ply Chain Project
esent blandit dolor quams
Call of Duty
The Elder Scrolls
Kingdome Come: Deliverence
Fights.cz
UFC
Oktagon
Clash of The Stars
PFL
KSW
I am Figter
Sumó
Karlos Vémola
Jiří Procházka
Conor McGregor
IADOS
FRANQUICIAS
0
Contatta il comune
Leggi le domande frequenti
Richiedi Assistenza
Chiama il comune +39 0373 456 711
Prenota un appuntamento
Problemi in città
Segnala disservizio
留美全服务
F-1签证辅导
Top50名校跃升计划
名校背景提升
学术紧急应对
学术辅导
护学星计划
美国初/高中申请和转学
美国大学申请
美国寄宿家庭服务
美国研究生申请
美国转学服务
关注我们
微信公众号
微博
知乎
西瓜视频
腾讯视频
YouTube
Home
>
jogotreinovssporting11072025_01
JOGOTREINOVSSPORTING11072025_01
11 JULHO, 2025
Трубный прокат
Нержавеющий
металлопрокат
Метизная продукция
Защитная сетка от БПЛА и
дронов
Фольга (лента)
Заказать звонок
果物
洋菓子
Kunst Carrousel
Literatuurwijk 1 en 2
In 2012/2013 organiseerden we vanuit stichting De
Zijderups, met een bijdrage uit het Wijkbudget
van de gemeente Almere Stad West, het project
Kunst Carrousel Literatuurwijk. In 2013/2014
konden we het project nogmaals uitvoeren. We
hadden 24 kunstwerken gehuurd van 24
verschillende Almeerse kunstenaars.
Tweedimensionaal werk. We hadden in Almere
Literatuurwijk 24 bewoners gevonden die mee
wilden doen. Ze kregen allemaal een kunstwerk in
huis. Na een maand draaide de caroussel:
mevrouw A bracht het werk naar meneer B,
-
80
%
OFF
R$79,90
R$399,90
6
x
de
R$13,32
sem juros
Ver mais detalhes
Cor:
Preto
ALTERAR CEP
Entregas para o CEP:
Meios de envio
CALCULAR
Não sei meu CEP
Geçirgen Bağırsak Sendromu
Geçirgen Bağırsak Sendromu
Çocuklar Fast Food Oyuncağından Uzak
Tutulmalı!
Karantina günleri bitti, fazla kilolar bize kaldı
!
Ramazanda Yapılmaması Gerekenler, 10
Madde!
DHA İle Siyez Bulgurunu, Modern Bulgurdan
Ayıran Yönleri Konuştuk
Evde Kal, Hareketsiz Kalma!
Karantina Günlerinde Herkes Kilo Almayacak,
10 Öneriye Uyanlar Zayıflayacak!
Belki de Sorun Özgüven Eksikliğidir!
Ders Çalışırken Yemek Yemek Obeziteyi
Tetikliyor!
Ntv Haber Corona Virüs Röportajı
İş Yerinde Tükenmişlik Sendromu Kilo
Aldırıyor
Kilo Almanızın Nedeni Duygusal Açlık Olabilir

━━━━━━━━━━━━━━━━━━━━

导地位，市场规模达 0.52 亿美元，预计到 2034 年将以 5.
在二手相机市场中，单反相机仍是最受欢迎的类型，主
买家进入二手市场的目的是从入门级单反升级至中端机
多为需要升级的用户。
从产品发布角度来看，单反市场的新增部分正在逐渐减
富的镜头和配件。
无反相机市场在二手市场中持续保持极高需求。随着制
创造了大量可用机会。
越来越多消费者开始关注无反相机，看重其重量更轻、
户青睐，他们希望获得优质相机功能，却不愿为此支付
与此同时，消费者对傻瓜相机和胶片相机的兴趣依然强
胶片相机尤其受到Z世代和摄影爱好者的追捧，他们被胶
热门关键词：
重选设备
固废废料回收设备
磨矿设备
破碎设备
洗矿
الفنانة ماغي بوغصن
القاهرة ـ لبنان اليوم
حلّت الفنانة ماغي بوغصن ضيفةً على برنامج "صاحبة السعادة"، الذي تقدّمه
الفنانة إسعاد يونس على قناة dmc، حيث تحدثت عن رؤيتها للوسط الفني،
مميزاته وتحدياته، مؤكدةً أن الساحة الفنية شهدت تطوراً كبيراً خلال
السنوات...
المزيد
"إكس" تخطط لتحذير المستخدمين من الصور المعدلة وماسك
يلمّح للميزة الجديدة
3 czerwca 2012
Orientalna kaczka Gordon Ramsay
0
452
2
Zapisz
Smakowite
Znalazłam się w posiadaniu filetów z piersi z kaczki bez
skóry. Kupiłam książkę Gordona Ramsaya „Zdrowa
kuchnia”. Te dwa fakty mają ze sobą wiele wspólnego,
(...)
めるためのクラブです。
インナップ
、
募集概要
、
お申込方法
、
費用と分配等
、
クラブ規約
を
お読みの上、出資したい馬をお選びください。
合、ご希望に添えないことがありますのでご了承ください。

━━━━━━━━━━━━━━━━━━━━

■ **Prompt**
Return the span of lines in the data above that opens at the line with "Заказать звонок" and closes at the line with "Kunst Carrousel Literatuurwijk. In 2013/2014", exactly, ends included, nothing else.

■ **Reply**
Заказать звонок
果物
洋菓子
Kunst Carrousel
Literatuurwijk 1 en 2
In 2012/2013 organiseerden we vanuit stichting De
Zijderups, met een bijdrage uit het Wijkbudget
van de gemeente Almere Stad West, het project
Kunst Carrousel Literatuurwijk. In 2013/2014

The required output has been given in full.